Idealmente, i selezionatori cercheranno cultivar con un basso fabbisogno di freddo per la fioritura, ma con un fabbisogno termico sufficiente per non fiorire troppo presto ed evitare il rischio di danni da gelo. Per quanto ne sappiamo, questo ideotipo non è ancora stato ottenuto per il ciliegio dolce.

Controllo della temperatura di dormienza

Per gli alberi in generale e per il ciliegio in particolare, una delle strategie per sopravvivere alle gelide temperature invernali è il periodo di dormienza, che è fortemente influenzato dalle variazioni di temperatura. I ciliegi fruttiferi in genere mettono le gemme terminali (cessando la crescita attiva dei germogli) a metà o alla fine dell’estate, quando il fotoperiodo diminuisce. In autunno, il passaggio a giornate corte seguito da un calo della temperatura aumenta la profondità della dormienza e avvia il processo di acclimatazione al freddo.

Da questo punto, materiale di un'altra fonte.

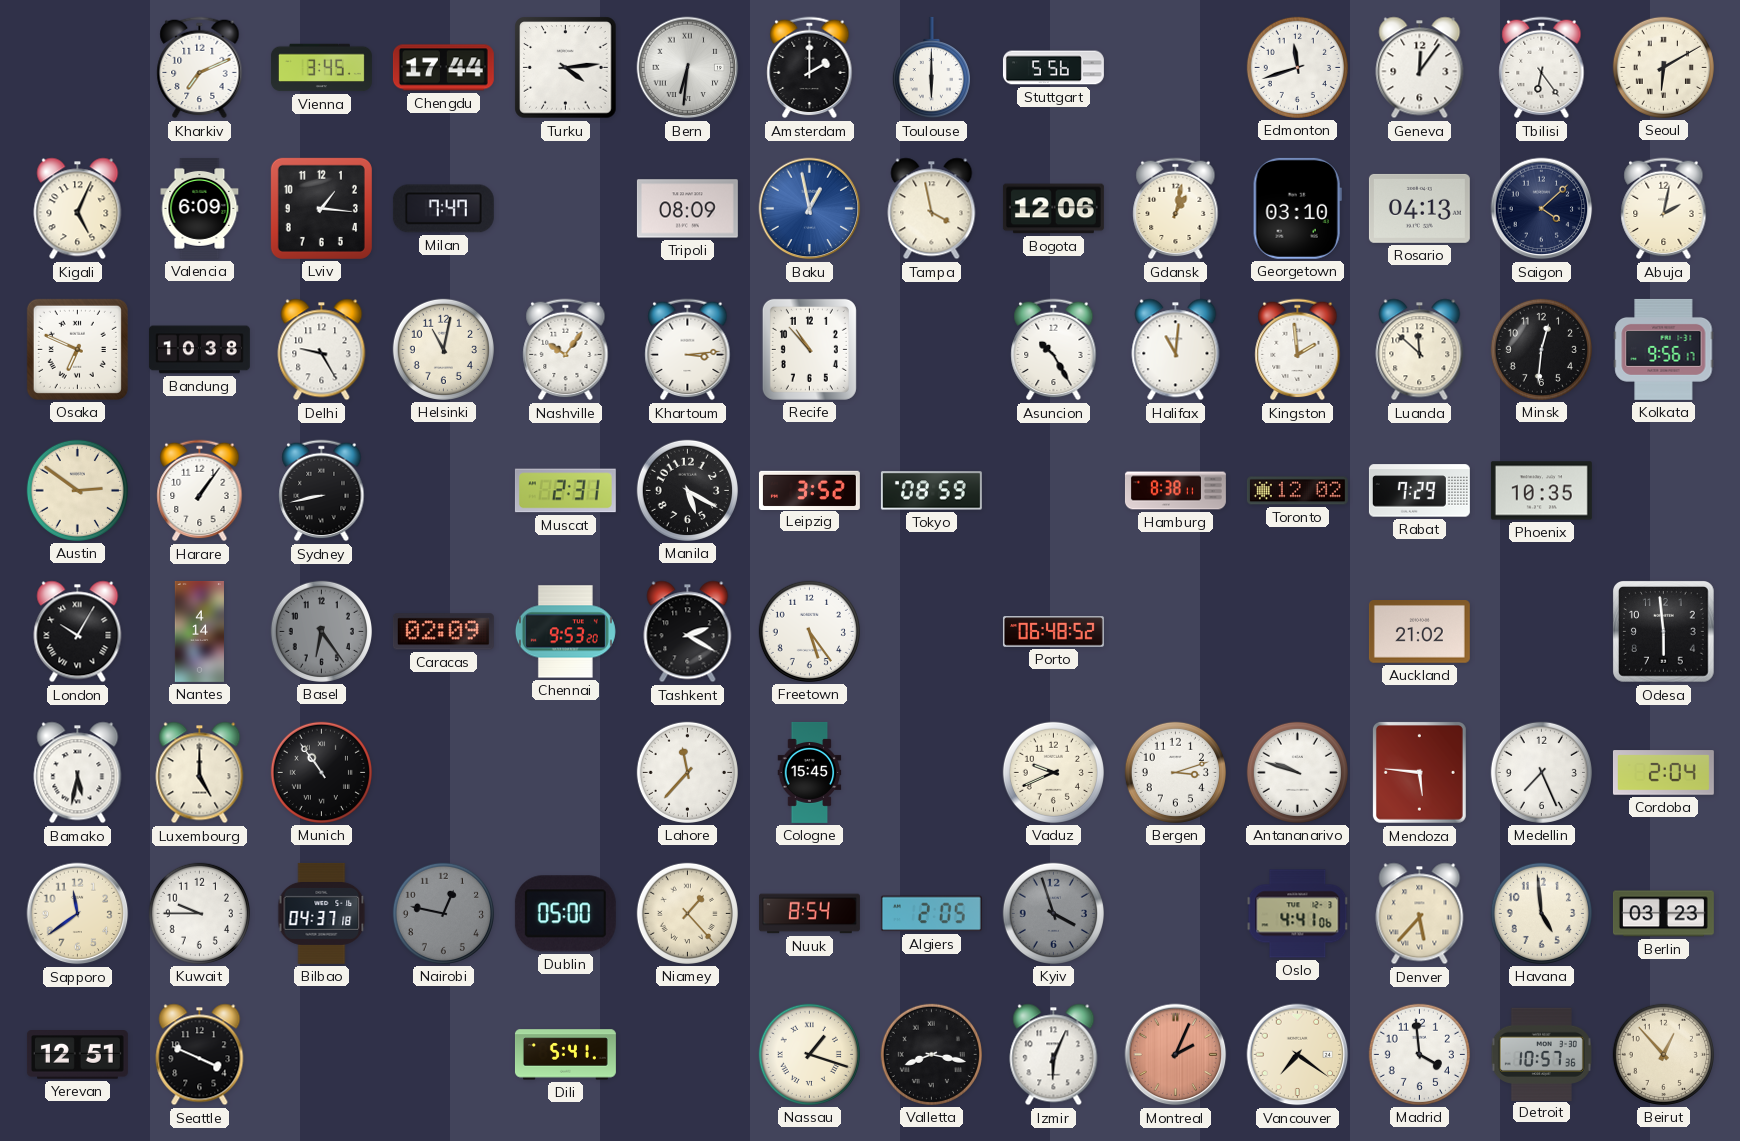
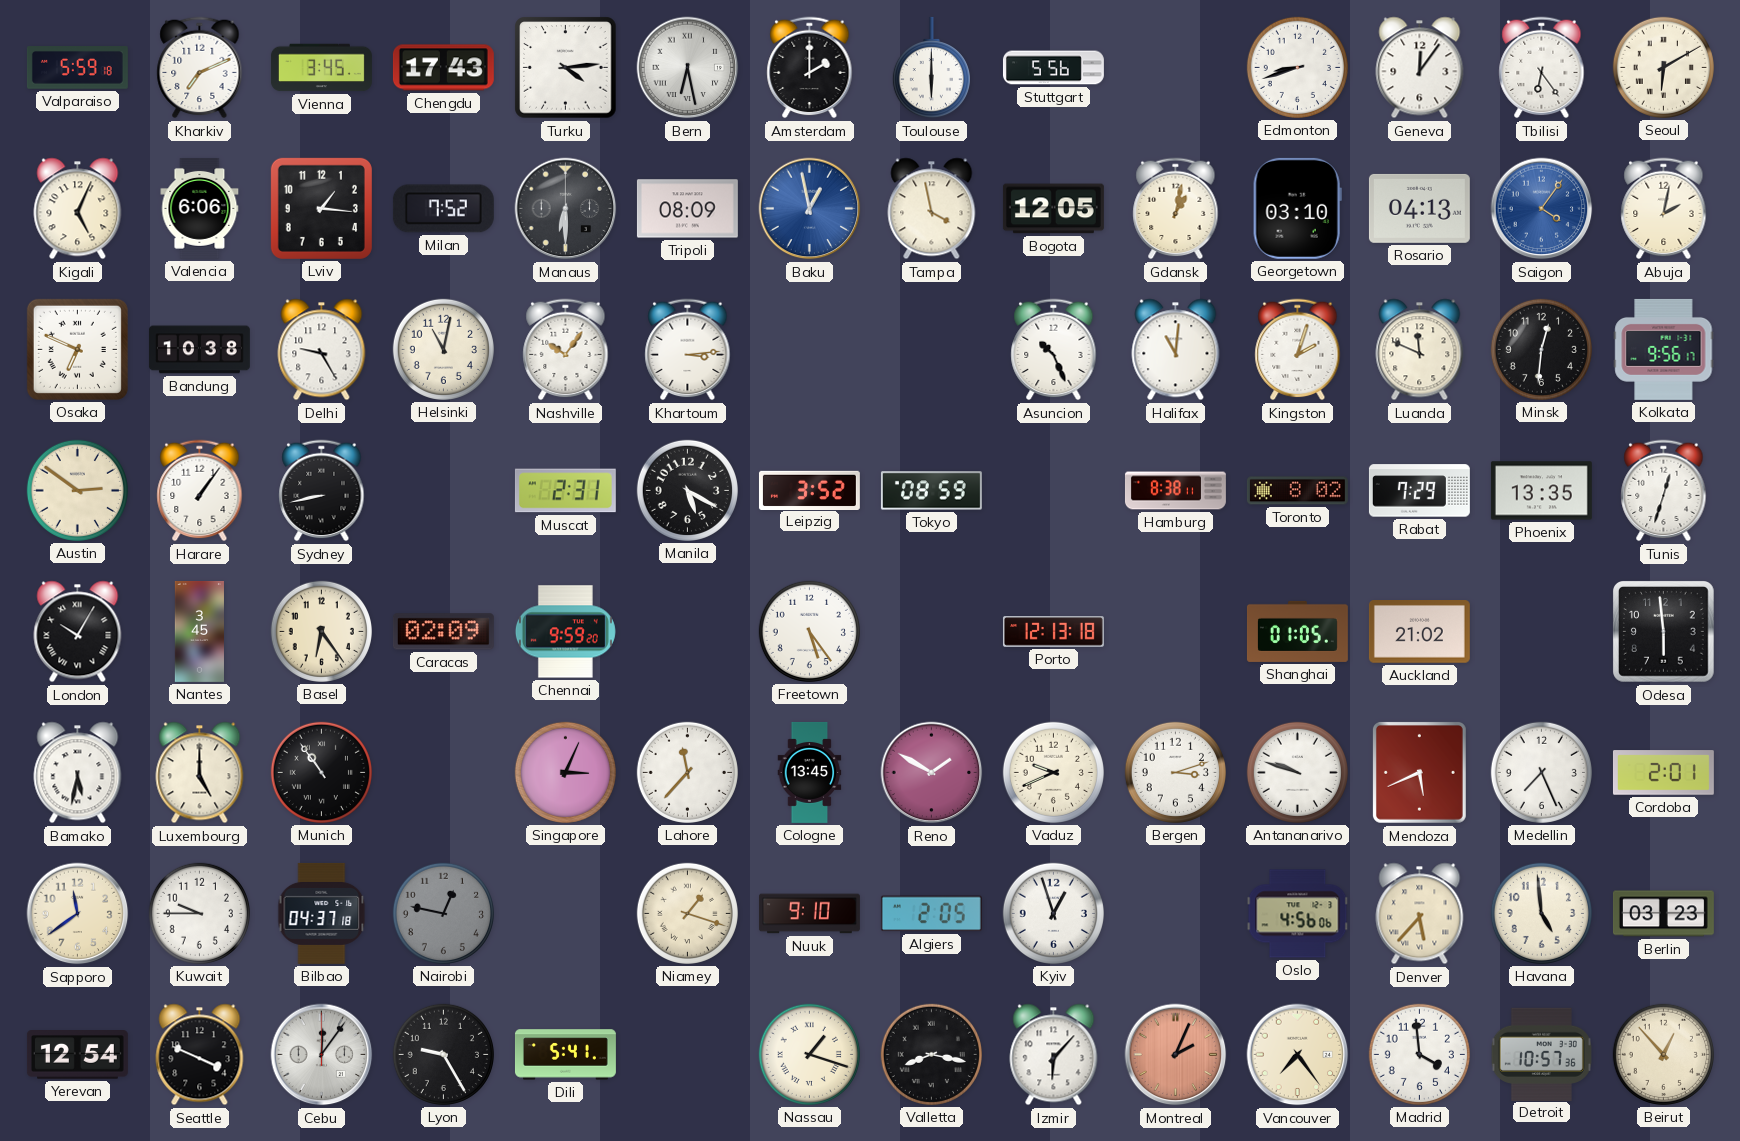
Valparaiso: none -> 5:59
Chengdu: 17:44 -> 17:43
Bern: 6:31 -> 6:28
Edmonton: 11:42 -> 8:42
Valencia: 6:09 -> 6:06
Milan: 7:47 -> 7:52
Manaus: none -> 6:30
Bogota: 12:06 -> 12:05
Saigon: 4:08 -> 4:06
Saigon dial: navy -> blue
Recife: 10:53 -> none
Asuncion: 10:25 -> 10:26
Kingston: 1:59 -> 2:03
Luanda: 11:52 -> 11:49
Toronto: 12:02 -> 8:02
Phoenix: 10:35 -> 13:35
Tunis: none -> 12:33
Nantes: 4:14 -> 3:45
Basel dial: grey -> cream
Chennai: 9:53 -> 9:59
Tashkent: 2:20 -> none
Porto: 06:48 -> 12:13
Shanghai: none -> 01:05
Singapore: none -> 3:04
Cologne: 15:45 -> 13:45
Reno: none -> 1:50
Mendoza: 5:46 -> 5:41
Cordoba: 2:04 -> 2:01
Dublin: 05:00 -> none
Niamey: 1:23 -> 1:18
Nuuk: 8:54 -> 9:10
Kyiv: 3:57 -> 12:57
Kyiv dial: grey -> white
Oslo: 4:41 -> 4:56
Yerevan: 12:51 -> 12:54
Cebu: none -> 12:06
Lyon: none -> 9:25
Izmir: 6:04 -> 6:07
Vancouver: 7:21 -> 7:24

Questo periodo può essere distinto in due fasi principali: (i) l’endodormienza, principalmente sotto il controllo delle temperature fredde e definita come l’incapacità di iniziare la crescita dai meristemi in condizioni favorevoli, seguita da (ii) l’ecodormienza, che corrisponde al periodo durante il quale i meristemi possono riprendere la crescita se le temperature sono ottimali.

Controllo degli stadi di dormienza tramite temperatura e fotoperiodo

Una volta indotta l’endodormienza, sono necessari periodi di freddo per avviare la crescita e la fioritura in primavera. Nelle specie di rosacee, l’induzione e il rilascio dell’endodormanzia sono guidati da condizioni di temperatura simili. I periodi di freddo necessarie per la transizione dall’endodormienza all’ecodormienza sono note come “chilling requirement” (CR). Come nel caso dell’induzione dell’endodormienza, il CR non è una costante assoluta per una determinata cultivar e può variare in base a molti fattori, come le condizioni climatiche, il periodo giovanile e le condizioni di stress. Nel melo è dimostrata una tendenza ad intensificare l’endodormienza quando la temperatura di formazione delle gemme era più elevata. In altre specie, le alte temperature hanno indotto l’endodormienza più velocemente e più in profondità (aumentando la richiesta di raffreddamento) rispetto alle basse temperature. Inoltre, lunghi periodi di tempo durante l’endodormienza con temperature calde superiori a 16°C possono invertire le unità di raffreddamento accumulate e aumentare la CR necessaria per la transizione endodormienza-ecodormienza.